Markdorf Landwirt Dieter Frick mit Kartoffelernte zufrieden

Landwirt Dieter Frick aus Pfullendorf kommt regelmäßig mit seinem Stand auf den Wochenmarkt in Markdorf. Im Rahmen unserer Serie "Blick auf den Marktstand" erzählte Frick, dass er mit der Ernte dieses Jahr zufrieden war. Verbrauchern rät er, lieber öfter kleinere Mengen Kartoffeln einzukaufen, als sie einzulagern – denn die optimalsten Lagerbedingungen kann der Landwirt zur Verfügung stellen.

Markdorf (büj) Einen Blick zurückwerfen viele in diesen Tagen, mit durchaus unterschiedlichen Eindrücken – denn längst nicht für jeden war das Jahr 2017 auch ein gutes. Dieter Frick, Landwirt aus Pfullendorf und dort spezialisiert auf den Anbau von Kartoffeln, sieht für sich beziehungsweise für seinen Betrieb keinen Grund zu klagen. "Die Ernte war gut", erklärt Landwirt Frick – insgesamt wurden in den zurückliegenden zwölf Monaten spürbar mehr Kartoffeln gerodet als in den beiden vorhergehenden Jahren mit ihren eher dürftigen Ergebnissen.
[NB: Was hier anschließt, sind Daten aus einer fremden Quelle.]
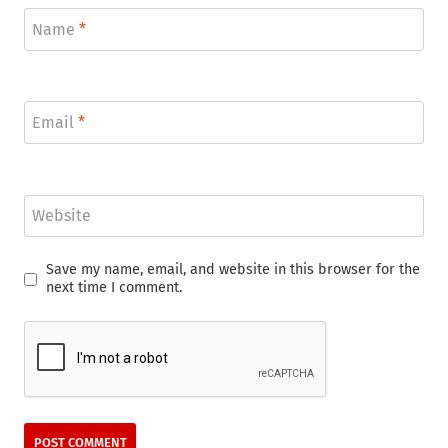
Name
*
Email
*
Website
Save my name, email, and website in this browser for the
next time I comment.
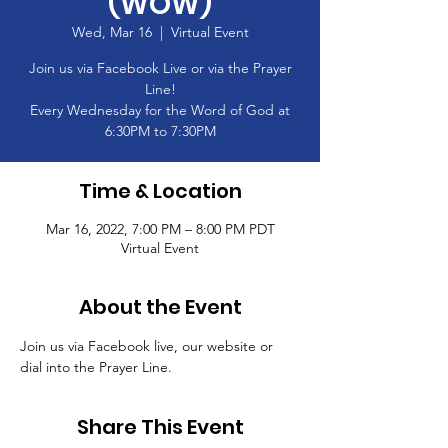
(WOW)
Wed, Mar 16
  |  
Virtual Event
Join us via Facebook Live or via the Prayer
Line!
Every Wednesday for the Word of God at
6:30PM to 7:30PM
Time & Location
Mar 16, 2022, 7:00 PM – 8:00 PM PDT
Virtual Event
About the Event
Join us via Facebook live, our website or 
dial into the Prayer Line.
Share This Event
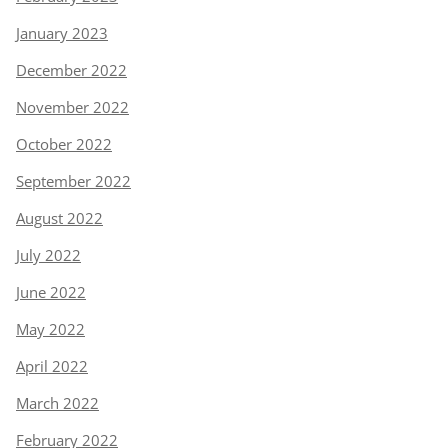
January 2023
December 2022
November 2022
October 2022
September 2022
August 2022
July 2022
June 2022
May 2022
April 2022
March 2022
February 2022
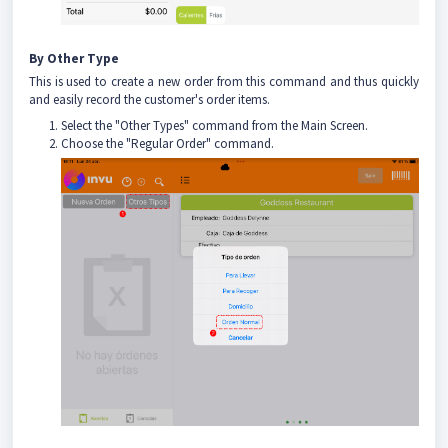
By Other Type
This is used to create a new order from this command and thus quickly
and easily record the customer's order items.
Select the "Other Types" command from the Main Screen.
Choose the "Regular Order" command.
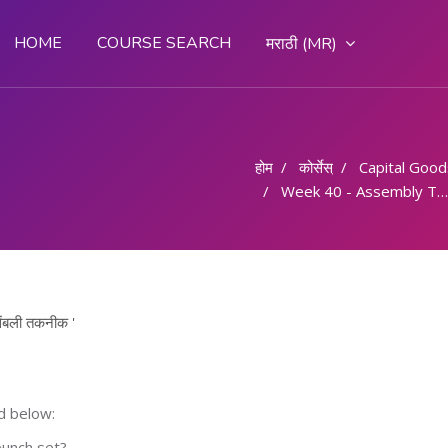
HOME
COURSE SEARCH
मराठी ‎(MR)‎
होम
कोर्सेस्
Capital Goods & 
Week 40 - Assembly Technique/ असेंबली तकनीक
बली तकनीक '
d below:
punch set?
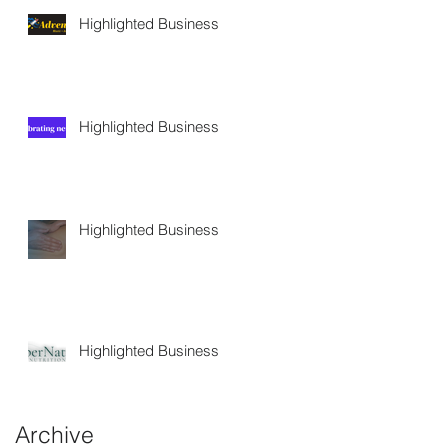
Highlighted Business
Highlighted Business
Highlighted Business
Highlighted Business
Archive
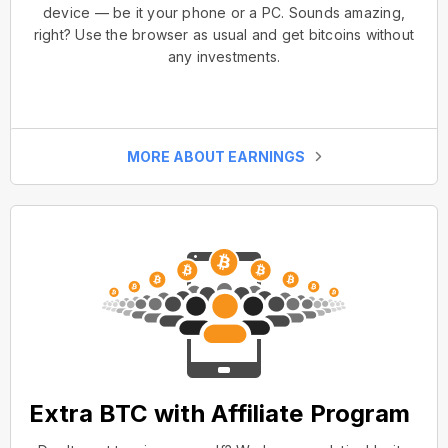
device — be it your phone or a PC. Sounds amazing,
right? Use the browser as usual and get bitcoins without
any investments.
MORE ABOUT EARNINGS
Extra BTC with Affiliate Program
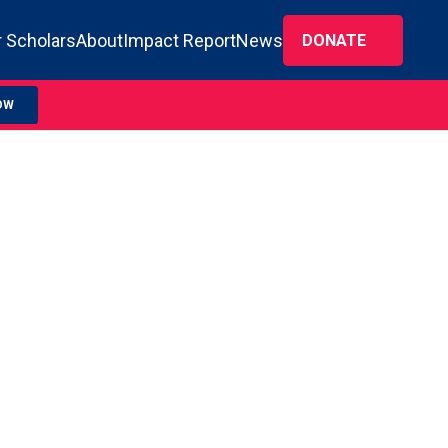
 Scholars
About
Impact Report
News
DONATE
OW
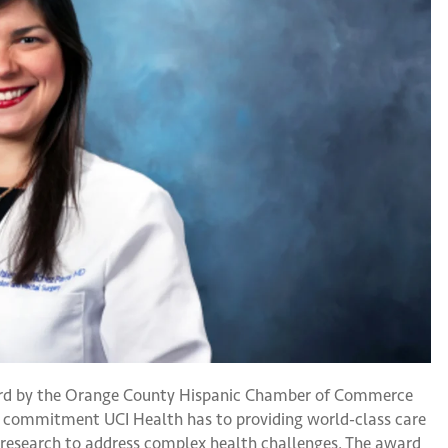
rd by the Orange County Hispanic Chamber of Commerce
he commitment UCI Health has to providing world-class care
research to address complex health challenges. The award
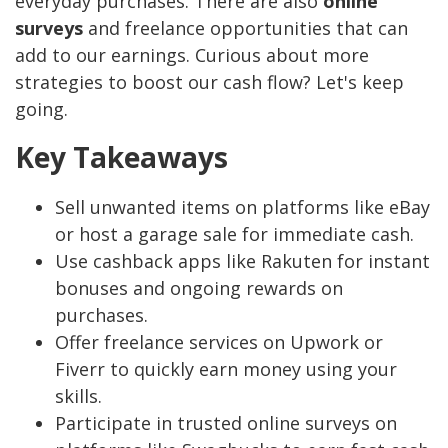
everyday purchases. There are also
online
surveys
and freelance opportunities that can
add to our earnings. Curious about more
strategies to boost our cash flow? Let's keep
going.
Key Takeaways
Sell unwanted items on platforms like eBay
or host a garage sale for immediate cash.
Use cashback apps like Rakuten for instant
bonuses and ongoing rewards on
purchases.
Offer freelance services on Upwork or
Fiverr to quickly earn money using your
skills.
Participate in trusted online surveys on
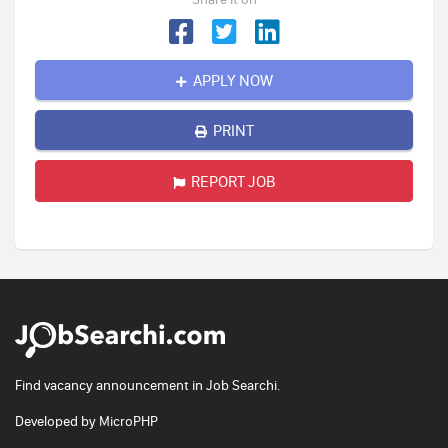
APPLY NOW
PRINT
REPORT JOB
Find vacancy announcement in Job Searchi.
Developed by
MicroPHP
Trotz seiner guten Erträge hatte der Pfullendorfer Kartoffelbauer aber keineswegs ausschließlich Grund zur Freude: "Die eine oder andere Sorte hat schon geschwächelt." Dass die Witterung nicht nur den Obstbauern im Frühjahr übel mitspielte, ist womöglich eine der Ursachen, weshalb in Baden-Württemberg der Kartoffelanbau um mehr als sieben Prozent reduziert wurde.

Dieter Frick schaut freilich optimistisch in die Zukunft. Seit 22 Jahren schon schlägt er in Markdorf seinen Verkaufsstand auf. Den hat er von seinem Vater übernommen, der ebenfalls schon ein gutes Jahrzehnt lang in die Gehrenbergstadt gekommen war. "Die Markdorfer sind einfach nett und freundlich", findet Kartoffelbauer Frick.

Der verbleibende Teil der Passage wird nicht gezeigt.